Талант 13-летнего Карла заметил его учитель в школе для бедных. По совету учителя Ларссон подал заявление на поступление в школу при шведской Королевской академии искусств и был принят. В первые годы своего обучения в школе он чувствовал себя там человеком второго сорта, был робок и застенчив.[1] В 1869 году, в возрасте шестнадцати лет, он поступил в «античную школу» при той же академии. Там Ларссон стал более уверенным в себе, и даже приобрел большую известность среди студентов. Свою первую награду Карл получил за рисунок в жанре «ню». Помимо этого, Ларссон работал в качестве художника-карикатуриста в юмористической газете Каспер (швед. Kasper) и иллюстратора в газете Новая иллюстрированная газета (швед. Ny Illustrerad Tidning). Он зарабатывал достаточно, чтобы финансово помогать родителям.

Переезд во Францию

В 1877 году, после нескольких лет работы иллюстратором, Ларссон переезжает в Париж, где ему, однако, несмотря на упорство и стремление, не удается добиться успеха. Не заинтересовало его и популярное тогда во Франции направление импрессионизма. Наоборот, вместе с другими шведскими художниками, он полностью отвергает идею перемен.

Проведя два лета в Барбизоне, где жили тогда многие художники-пейзажисты, в 1882 году Ларссон вместе со своими коллегами из Швеции обосновался в Гре-сюр-Луэн, небольшом городке в пригороде Парижа.

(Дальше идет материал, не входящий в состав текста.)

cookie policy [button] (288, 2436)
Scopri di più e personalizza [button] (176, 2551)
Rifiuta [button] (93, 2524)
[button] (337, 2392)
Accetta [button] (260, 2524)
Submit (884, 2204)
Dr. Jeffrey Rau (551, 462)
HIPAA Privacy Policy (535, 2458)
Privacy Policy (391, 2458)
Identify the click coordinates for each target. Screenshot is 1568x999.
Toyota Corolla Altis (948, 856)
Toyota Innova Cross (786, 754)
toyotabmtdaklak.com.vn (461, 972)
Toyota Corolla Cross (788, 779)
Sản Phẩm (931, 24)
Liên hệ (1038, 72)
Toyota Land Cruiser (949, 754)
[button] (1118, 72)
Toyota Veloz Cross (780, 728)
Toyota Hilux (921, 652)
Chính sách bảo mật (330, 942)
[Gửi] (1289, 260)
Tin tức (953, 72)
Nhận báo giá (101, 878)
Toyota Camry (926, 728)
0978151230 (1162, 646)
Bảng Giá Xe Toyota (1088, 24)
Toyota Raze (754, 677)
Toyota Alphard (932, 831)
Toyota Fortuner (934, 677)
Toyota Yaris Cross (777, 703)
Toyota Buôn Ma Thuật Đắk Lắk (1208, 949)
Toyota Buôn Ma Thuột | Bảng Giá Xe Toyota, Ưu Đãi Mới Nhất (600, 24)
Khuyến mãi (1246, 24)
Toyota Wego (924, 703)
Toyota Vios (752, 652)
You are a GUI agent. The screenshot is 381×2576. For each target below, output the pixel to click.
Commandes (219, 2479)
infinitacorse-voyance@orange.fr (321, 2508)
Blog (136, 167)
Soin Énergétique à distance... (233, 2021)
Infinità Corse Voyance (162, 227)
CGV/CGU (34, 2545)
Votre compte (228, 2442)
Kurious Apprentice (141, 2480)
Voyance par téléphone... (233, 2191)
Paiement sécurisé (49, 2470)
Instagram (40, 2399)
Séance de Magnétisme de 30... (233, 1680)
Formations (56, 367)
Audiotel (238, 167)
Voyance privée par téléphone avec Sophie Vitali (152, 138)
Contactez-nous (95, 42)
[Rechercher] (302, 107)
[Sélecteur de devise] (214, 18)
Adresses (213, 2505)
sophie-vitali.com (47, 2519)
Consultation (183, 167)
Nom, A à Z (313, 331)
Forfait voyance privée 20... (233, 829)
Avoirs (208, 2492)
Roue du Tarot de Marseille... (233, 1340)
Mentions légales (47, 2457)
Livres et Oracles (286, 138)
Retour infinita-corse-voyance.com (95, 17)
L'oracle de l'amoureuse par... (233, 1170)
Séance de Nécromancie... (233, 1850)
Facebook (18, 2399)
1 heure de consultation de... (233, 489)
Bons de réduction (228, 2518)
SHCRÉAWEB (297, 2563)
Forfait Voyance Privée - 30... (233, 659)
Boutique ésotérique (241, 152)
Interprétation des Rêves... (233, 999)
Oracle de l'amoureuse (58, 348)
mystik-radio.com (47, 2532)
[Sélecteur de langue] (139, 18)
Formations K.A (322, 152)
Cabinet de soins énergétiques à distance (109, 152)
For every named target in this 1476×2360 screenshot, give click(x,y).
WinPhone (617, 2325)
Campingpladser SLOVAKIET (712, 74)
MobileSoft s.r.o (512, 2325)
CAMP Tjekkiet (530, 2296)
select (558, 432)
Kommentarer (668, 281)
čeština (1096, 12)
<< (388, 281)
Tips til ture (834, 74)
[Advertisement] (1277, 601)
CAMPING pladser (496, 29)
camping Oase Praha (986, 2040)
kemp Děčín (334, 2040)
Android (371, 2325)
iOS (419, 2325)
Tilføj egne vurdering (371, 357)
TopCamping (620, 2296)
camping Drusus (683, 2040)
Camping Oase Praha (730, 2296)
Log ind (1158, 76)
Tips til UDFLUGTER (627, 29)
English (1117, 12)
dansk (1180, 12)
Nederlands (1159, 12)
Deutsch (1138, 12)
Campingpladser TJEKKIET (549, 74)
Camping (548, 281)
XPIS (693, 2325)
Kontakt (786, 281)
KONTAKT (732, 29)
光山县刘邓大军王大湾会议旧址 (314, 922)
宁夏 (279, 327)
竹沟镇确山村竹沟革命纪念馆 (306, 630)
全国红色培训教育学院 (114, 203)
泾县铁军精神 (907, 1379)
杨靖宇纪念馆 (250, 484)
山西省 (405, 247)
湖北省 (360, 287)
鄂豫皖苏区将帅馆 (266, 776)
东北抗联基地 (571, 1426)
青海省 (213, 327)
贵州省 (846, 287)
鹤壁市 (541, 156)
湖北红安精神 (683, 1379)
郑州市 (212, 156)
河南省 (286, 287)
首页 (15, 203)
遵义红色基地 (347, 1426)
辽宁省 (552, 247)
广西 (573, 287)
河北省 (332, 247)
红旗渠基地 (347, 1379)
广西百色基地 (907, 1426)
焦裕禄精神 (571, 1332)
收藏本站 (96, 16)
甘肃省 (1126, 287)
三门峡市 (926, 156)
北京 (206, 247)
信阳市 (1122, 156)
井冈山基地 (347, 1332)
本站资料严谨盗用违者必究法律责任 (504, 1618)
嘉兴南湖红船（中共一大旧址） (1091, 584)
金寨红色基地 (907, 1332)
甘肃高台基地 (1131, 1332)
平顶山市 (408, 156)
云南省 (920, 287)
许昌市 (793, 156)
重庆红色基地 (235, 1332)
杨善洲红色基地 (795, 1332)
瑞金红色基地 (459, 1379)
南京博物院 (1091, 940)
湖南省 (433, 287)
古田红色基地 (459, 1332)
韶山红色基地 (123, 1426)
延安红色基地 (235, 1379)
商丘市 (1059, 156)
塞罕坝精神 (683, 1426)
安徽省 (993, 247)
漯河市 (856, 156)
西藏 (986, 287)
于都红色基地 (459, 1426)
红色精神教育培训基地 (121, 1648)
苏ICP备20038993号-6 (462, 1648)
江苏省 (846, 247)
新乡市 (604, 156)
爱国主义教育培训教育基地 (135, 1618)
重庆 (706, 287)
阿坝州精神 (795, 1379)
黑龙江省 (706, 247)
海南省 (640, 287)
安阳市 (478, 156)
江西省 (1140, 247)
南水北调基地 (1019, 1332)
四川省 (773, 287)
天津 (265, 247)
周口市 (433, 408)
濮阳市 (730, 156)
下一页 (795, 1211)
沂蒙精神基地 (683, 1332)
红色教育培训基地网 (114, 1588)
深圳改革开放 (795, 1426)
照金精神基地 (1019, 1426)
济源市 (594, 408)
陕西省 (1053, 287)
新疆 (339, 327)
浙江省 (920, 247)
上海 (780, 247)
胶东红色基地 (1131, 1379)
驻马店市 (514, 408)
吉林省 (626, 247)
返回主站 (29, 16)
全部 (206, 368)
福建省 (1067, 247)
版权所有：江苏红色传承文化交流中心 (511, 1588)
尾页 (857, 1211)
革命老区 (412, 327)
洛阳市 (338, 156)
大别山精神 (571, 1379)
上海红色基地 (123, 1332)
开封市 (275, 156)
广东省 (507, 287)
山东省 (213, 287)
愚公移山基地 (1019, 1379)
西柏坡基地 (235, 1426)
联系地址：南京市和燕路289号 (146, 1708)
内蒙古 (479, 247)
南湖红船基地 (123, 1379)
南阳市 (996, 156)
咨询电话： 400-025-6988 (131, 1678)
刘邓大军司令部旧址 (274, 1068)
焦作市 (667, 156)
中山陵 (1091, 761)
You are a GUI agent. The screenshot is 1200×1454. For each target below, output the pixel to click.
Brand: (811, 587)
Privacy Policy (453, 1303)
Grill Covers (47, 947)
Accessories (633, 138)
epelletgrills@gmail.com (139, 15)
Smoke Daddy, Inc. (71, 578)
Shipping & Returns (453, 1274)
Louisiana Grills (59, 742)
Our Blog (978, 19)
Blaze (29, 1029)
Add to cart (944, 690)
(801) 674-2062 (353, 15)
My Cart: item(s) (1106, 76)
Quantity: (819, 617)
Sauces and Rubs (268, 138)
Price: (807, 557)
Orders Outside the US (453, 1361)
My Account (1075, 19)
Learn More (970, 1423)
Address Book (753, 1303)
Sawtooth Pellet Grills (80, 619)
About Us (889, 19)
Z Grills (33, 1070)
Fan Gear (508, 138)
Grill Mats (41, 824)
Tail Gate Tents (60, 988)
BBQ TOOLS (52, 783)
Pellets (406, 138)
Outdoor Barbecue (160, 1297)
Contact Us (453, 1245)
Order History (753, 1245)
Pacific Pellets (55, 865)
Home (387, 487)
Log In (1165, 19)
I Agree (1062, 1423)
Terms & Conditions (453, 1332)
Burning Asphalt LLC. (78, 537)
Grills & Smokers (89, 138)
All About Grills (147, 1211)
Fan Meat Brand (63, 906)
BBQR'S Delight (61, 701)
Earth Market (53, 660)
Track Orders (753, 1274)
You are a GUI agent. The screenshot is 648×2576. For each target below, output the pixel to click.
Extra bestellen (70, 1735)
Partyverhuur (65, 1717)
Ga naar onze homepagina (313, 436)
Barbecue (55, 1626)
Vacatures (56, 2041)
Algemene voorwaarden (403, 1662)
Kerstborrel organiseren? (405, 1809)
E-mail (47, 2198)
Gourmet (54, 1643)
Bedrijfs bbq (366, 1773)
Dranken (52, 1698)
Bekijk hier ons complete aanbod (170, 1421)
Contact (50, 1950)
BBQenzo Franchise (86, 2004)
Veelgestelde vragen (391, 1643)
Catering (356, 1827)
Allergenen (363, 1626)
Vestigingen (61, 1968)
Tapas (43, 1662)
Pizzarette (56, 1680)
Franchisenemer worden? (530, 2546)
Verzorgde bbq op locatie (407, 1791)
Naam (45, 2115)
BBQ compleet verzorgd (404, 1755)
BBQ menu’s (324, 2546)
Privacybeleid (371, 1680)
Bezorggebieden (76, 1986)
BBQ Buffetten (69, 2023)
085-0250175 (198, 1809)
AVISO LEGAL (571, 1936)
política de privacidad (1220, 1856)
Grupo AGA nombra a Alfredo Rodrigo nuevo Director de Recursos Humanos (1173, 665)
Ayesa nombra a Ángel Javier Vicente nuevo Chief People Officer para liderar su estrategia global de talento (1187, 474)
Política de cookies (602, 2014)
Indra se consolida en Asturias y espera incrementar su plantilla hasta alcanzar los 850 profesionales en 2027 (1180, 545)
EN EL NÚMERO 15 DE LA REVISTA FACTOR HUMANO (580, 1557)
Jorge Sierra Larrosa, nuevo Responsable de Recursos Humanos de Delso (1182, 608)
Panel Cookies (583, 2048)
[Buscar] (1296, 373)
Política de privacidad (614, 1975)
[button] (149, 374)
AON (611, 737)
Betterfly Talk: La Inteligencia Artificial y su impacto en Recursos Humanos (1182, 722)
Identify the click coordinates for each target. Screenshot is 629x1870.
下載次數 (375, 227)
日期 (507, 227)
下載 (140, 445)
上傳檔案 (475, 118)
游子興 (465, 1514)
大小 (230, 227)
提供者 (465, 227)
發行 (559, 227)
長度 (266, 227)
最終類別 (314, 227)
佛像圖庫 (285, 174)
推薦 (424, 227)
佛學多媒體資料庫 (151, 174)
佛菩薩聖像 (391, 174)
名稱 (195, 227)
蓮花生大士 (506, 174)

Именно там он и повстречал Карин Бергее, которая вскоре стала его женой. Эта встреча стала поворотным моментом в жизни художника. Там, в Гре-сюр-Луэн, Ларссон написал несколько своих наиболее значимых работ, выполненных уже в технике акварели и очень отличавшихся от его прошлых полотен маслом.

Семья

У Карла и Карин было восемь детей (Сюзанна (1884), Ульф (1887, умер в 18 лет), Понт (1888), Лисбет (1891), Брита (1893), Матс (1894, умер в возрасте 2 месяцев), Шестин (1896) и Эсбьорн (1900)), и именно жизнь своей семьи Ларссон чаще всего запечатлевает на своих полотнах. Многие интерьеры, изображенные в его картинах, были нарисованы его женой, которая также работала в качестве дизайнера интерьера.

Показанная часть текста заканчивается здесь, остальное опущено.